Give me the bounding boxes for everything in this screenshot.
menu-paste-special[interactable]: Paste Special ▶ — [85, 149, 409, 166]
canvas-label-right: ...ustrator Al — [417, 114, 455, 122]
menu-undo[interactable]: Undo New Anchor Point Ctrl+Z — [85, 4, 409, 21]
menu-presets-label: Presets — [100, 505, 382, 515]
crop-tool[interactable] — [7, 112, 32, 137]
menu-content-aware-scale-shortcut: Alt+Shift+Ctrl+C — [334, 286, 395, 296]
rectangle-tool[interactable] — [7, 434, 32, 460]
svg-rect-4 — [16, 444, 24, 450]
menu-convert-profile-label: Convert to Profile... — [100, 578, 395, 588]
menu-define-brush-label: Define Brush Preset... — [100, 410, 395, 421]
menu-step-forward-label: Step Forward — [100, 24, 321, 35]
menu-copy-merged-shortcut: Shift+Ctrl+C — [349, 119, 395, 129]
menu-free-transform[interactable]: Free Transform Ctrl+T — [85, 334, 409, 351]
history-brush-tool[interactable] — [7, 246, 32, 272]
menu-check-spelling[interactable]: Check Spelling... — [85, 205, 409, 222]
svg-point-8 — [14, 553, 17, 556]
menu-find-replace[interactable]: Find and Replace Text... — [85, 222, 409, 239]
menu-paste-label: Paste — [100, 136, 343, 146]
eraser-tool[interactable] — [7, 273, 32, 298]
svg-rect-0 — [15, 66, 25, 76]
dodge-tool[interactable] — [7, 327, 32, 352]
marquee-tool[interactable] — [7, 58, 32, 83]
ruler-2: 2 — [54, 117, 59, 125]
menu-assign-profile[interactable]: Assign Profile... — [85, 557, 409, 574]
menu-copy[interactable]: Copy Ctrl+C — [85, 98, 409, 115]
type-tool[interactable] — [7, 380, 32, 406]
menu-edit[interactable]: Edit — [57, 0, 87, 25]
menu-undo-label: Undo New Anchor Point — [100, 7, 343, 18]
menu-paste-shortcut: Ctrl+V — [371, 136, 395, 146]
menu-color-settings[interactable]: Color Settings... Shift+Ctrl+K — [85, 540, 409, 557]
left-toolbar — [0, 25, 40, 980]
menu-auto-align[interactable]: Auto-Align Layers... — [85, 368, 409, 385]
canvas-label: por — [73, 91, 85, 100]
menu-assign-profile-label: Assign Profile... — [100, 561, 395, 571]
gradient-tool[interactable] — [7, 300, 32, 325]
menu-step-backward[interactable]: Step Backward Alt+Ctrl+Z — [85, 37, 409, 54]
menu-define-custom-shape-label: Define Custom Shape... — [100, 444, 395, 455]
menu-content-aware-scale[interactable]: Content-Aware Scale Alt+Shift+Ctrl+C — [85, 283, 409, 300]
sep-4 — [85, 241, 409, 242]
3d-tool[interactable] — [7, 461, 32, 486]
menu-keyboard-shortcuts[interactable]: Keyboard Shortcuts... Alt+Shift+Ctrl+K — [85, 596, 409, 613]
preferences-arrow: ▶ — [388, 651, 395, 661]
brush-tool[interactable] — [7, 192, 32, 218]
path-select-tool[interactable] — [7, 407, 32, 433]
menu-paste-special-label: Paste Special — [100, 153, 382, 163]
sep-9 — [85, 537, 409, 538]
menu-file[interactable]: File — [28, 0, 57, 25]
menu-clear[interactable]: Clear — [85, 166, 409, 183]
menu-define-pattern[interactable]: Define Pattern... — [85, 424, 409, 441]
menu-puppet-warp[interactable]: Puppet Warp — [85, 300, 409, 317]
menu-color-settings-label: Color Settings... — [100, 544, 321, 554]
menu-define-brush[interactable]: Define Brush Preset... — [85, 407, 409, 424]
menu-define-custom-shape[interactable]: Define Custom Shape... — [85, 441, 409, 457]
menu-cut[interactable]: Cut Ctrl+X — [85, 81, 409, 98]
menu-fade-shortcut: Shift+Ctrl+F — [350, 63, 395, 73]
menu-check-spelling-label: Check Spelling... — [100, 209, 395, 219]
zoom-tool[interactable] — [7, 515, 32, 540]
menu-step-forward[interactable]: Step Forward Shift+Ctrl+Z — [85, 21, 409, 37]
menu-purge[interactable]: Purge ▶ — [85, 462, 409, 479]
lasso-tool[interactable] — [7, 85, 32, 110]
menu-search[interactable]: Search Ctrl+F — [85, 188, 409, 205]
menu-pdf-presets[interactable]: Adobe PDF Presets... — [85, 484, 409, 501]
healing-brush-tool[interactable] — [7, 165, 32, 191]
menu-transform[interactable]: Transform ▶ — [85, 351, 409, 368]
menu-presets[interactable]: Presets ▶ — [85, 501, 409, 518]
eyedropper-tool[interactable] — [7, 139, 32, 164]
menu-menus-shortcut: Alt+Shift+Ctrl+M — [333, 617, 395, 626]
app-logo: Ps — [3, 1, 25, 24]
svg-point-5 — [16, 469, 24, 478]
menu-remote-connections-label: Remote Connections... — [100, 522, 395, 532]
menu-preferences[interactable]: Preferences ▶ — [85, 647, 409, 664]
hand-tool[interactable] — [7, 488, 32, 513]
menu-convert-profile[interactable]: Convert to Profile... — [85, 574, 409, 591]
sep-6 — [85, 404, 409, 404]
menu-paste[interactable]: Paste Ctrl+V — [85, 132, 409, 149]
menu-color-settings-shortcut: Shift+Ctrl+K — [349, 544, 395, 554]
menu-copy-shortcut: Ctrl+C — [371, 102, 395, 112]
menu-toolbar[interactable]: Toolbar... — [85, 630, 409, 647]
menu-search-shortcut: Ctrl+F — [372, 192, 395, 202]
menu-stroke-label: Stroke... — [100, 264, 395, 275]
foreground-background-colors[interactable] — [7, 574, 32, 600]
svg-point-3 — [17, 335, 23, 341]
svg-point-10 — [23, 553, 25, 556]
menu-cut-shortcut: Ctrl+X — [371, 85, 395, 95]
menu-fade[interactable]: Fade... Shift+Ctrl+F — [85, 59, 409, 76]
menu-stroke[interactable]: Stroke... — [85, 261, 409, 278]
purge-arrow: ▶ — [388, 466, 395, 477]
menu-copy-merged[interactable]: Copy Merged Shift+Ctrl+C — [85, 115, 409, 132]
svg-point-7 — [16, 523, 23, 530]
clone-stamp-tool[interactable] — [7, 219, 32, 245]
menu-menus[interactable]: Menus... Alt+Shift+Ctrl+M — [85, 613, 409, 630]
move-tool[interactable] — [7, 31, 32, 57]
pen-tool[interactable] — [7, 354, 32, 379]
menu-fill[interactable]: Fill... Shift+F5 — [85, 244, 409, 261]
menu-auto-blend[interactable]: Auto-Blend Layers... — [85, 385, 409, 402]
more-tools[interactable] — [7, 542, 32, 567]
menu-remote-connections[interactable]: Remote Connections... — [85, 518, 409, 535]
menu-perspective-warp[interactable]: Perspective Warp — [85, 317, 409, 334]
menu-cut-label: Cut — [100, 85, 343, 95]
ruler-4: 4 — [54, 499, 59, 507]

== Work instructions ==
Show every line from the listing that contains "Special".

== Exercise answer ==
menu-paste-special[interactable]: Paste Special ▶ — [85, 149, 409, 166]
menu-paste-special-label: Paste Special — [100, 153, 382, 163]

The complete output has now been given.